To solve this problem, we can use the Law of Cosines. The Law of Cosines states that for any triangle with sides of lengths a, b, and c and an angle γ opposite side c, the following equation holds true:

c² = a² + b² - 2ab*cos(γ)

In this case, we know the lengths of sides y and z and the measure of angle X. We can let x = c, y = a, and z = b. Then we substitute these values into the Law of Cosines:

x² = y² + z² - 2yzcos(X) x² = (6.1 cm)² + (7.5 cm)² - 2(6.1 cm)*(7.5 cm)*cos(61°)

Now we just need to calculate the right side of the equation. Remember to convert the angle to radians if your calculator is set to that mode.

x² = 37.21 cm² + 56.25 cm² - 2*(6.1 cm)*(7.5 cm)cos(61°) x² = 93.46 cm² - 91.5 cm²cos(61°)

Calculate the cosine part:

x² = 93.46 cm² - 91.5 cm²*0.4848 x² = 93.46 cm² - 44.37 cm² x² = 49.09 cm²

Finally, we take the square root of both sides to solve for x:

x = sqrt(49.09 cm²) x = 7.0 cm

So, the length of side x is approximately 7.0 cm.

To solve this problem, we can use the Law of Cosines. The Law of Cosines states that for any triangle with sides of lengths a, b, and c and an angle γ opposite side c, the following equation holds true:

c² = a² + b² - 2ab*cos(γ)

In this case, we know the lengths of sides y and z and the measure of angle X. We can let side x be c, side y be a, and side z be b. Then we can substitute these values into the Law of Cosines:

x² = y² + z² - 2yz*cos(X)

x² = (6.1 cm)² + (7.5 cm)² - 2*(6.1 cm)*(7.5 cm)*cos(61°)

Now we just need to calculate the right side of the equation and take the square root to find x.

x = sqrt((6.1 cm)² + (7.5 cm)² - 2*(6.1 cm)*(7.5 cm)*cos(61°))

After calculating, we find that x is approximately 5.3 cm to the nearest tenth of a centimeter.

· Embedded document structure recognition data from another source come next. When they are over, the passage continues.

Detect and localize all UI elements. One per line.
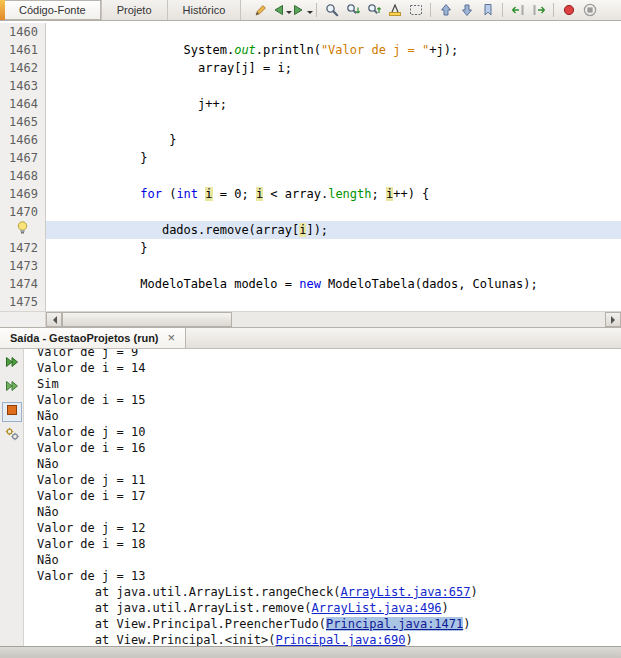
start-macro-button[interactable] bbox=[558, 1, 579, 20]
stop-button[interactable] bbox=[2, 402, 22, 422]
code-line[interactable]: 1466 } bbox=[0, 131, 621, 149]
tab-codigo-fonte[interactable]: Código-Fonte bbox=[0, 0, 102, 20]
code-editor[interactable]: 14601461 System.out.println("Valor de j … bbox=[0, 21, 621, 311]
line-number[interactable]: 1474 bbox=[0, 275, 46, 293]
jump-last-edit-button[interactable] bbox=[249, 1, 270, 20]
output-text: ) bbox=[405, 633, 412, 646]
code-text[interactable]: array[j] = i; bbox=[46, 59, 621, 77]
stacktrace-link[interactable]: ArrayList.java:657 bbox=[340, 585, 470, 599]
output-line: Valor de i = 14 bbox=[37, 360, 621, 376]
code-line[interactable]: 1464 j++; bbox=[0, 95, 621, 113]
code-line[interactable]: 1473 bbox=[0, 257, 621, 275]
find-previous-button[interactable] bbox=[363, 1, 384, 20]
code-token bbox=[68, 187, 140, 201]
code-text[interactable]: } bbox=[46, 131, 621, 149]
code-text[interactable]: j++; bbox=[46, 95, 621, 113]
output-text: Sim bbox=[37, 377, 59, 391]
toggle-highlight-button[interactable] bbox=[384, 1, 405, 20]
line-number[interactable]: 1469 bbox=[0, 185, 46, 203]
code-token: dados.remove(array[ bbox=[68, 223, 299, 237]
output-line: at java.util.ArrayList.remove(ArrayList.… bbox=[37, 600, 621, 616]
code-line[interactable]: 1461 System.out.println("Valor de j = "+… bbox=[0, 41, 621, 59]
stop-macro-button[interactable] bbox=[579, 1, 600, 20]
output-panel: Valor de j = 9Valor de i = 14SimValor de… bbox=[0, 349, 621, 646]
tab-projeto[interactable]: Projeto bbox=[102, 0, 168, 20]
previous-bookmark-button[interactable] bbox=[435, 1, 456, 20]
shift-left-button[interactable] bbox=[507, 1, 528, 20]
line-number[interactable]: 1464 bbox=[0, 95, 46, 113]
code-line[interactable]: 1460 bbox=[0, 23, 621, 41]
code-line[interactable]: 1468 bbox=[0, 167, 621, 185]
line-number[interactable]: 1466 bbox=[0, 131, 46, 149]
code-line[interactable]: 1474 ModeloTabela modelo = new ModeloTab… bbox=[0, 275, 621, 293]
code-text[interactable]: for (int i = 0; i < array.length; i++) { bbox=[46, 185, 621, 203]
line-number[interactable]: 1472 bbox=[0, 239, 46, 257]
code-text[interactable]: ModeloTabela modelo = new ModeloTabela(d… bbox=[46, 275, 621, 293]
scroll-right-button[interactable] bbox=[605, 312, 621, 327]
line-number[interactable]: 1460 bbox=[0, 23, 46, 41]
rerun-alt-button[interactable] bbox=[2, 378, 22, 398]
shift-left-icon bbox=[510, 2, 526, 18]
code-text[interactable]: System.out.println("Valor de j = "+j); bbox=[46, 41, 621, 59]
find-selection-button[interactable] bbox=[321, 1, 342, 20]
output-text: at java.util.ArrayList.remove( bbox=[37, 601, 312, 615]
forward-button[interactable] bbox=[291, 1, 312, 20]
scrollbar-thumb[interactable] bbox=[62, 312, 232, 327]
stacktrace-link[interactable]: Principal.java:1471 bbox=[326, 617, 463, 631]
line-number[interactable]: 1475 bbox=[0, 293, 46, 311]
settings-button[interactable] bbox=[2, 426, 22, 446]
scrollbar-track[interactable] bbox=[62, 312, 605, 327]
code-line[interactable]: 1463 bbox=[0, 77, 621, 95]
line-number[interactable]: 1468 bbox=[0, 167, 46, 185]
code-line[interactable]: 1469 for (int i = 0; i < array.length; i… bbox=[0, 185, 621, 203]
shift-right-button[interactable] bbox=[528, 1, 549, 20]
find-next-button[interactable] bbox=[342, 1, 363, 20]
toggle-bookmark-button[interactable] bbox=[477, 1, 498, 20]
code-line[interactable]: 1470 bbox=[0, 203, 621, 221]
line-number[interactable]: 1461 bbox=[0, 41, 46, 59]
code-text[interactable] bbox=[46, 293, 621, 311]
hint-bulb-icon[interactable] bbox=[16, 221, 29, 240]
back-button[interactable] bbox=[270, 1, 291, 20]
code-line[interactable]: 1465 bbox=[0, 113, 621, 131]
stacktrace-link[interactable]: Principal.java:690 bbox=[275, 633, 405, 646]
bottom-scrollbar[interactable] bbox=[0, 646, 621, 658]
line-number[interactable]: 1465 bbox=[0, 113, 46, 131]
tab-historico[interactable]: Histórico bbox=[168, 0, 242, 20]
close-icon[interactable]: × bbox=[168, 333, 176, 343]
line-number[interactable]: 1463 bbox=[0, 77, 46, 95]
code-text[interactable] bbox=[46, 257, 621, 275]
next-bookmark-button[interactable] bbox=[456, 1, 477, 20]
line-number[interactable]: 1473 bbox=[0, 257, 46, 275]
stacktrace-link[interactable]: ArrayList.java:496 bbox=[312, 601, 442, 615]
code-text[interactable] bbox=[46, 77, 621, 95]
code-line[interactable]: 1475 bbox=[0, 293, 621, 311]
output-line: Não bbox=[37, 456, 621, 472]
output-console[interactable]: Valor de j = 9Valor de i = 14SimValor de… bbox=[24, 349, 621, 646]
code-text-current-line[interactable]: dados.remove(array[i]); bbox=[46, 221, 621, 239]
code-text[interactable]: } bbox=[46, 149, 621, 167]
output-text: Valor de j = 12 bbox=[37, 521, 145, 535]
code-text[interactable] bbox=[46, 167, 621, 185]
code-line[interactable]: 1472 } bbox=[0, 239, 621, 257]
output-tab[interactable]: Saída - GestaoProjetos (run) × bbox=[0, 328, 186, 348]
rerun-alt-icon bbox=[4, 378, 20, 398]
line-number[interactable]: 1462 bbox=[0, 59, 46, 77]
gutter-glyph-cell[interactable] bbox=[0, 221, 46, 239]
output-text: Valor de i = 17 bbox=[37, 489, 145, 503]
code-text[interactable]: } bbox=[46, 239, 621, 257]
rerun-button[interactable] bbox=[2, 354, 22, 374]
rect-selection-button[interactable] bbox=[405, 1, 426, 20]
code-line[interactable]: 1467 } bbox=[0, 149, 621, 167]
editor-horizontal-scrollbar[interactable] bbox=[0, 311, 621, 327]
dropdown-caret-icon bbox=[307, 11, 313, 17]
tab-label: Código-Fonte bbox=[19, 4, 86, 16]
code-line[interactable]: 1462 array[j] = i; bbox=[0, 59, 621, 77]
code-line[interactable]: dados.remove(array[i]); bbox=[0, 221, 621, 239]
code-text[interactable] bbox=[46, 113, 621, 131]
code-text[interactable] bbox=[46, 23, 621, 41]
line-number[interactable]: 1467 bbox=[0, 149, 46, 167]
line-number[interactable]: 1470 bbox=[0, 203, 46, 221]
code-text[interactable] bbox=[46, 203, 621, 221]
scroll-left-button[interactable] bbox=[46, 312, 62, 327]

To solve this problem, we can use the Law of Cosines. The Law of Cosines states that for any triangle with sides of lengths a, b, and c and an angle γ opposite side c, the following equation holds true:

c² = a² + b² - 2ab*cos(γ)

In this case, we know the lengths of sides y and z and the measure of angle X. We can let side x be c, side y be a, and side z be b. Then we can substitute these values into the Law of Cosines:

x² = y² + z² - 2yz*cos(X)

x² = (6.1 cm)² + (7.5 cm)² - 2*(6.1 cm)*(7.5 cm)*cos(61°)

Now, we just need to calculate the right side of the equation and take the square root to find the length of x. Remember to round to the nearest tenth of a centimeter.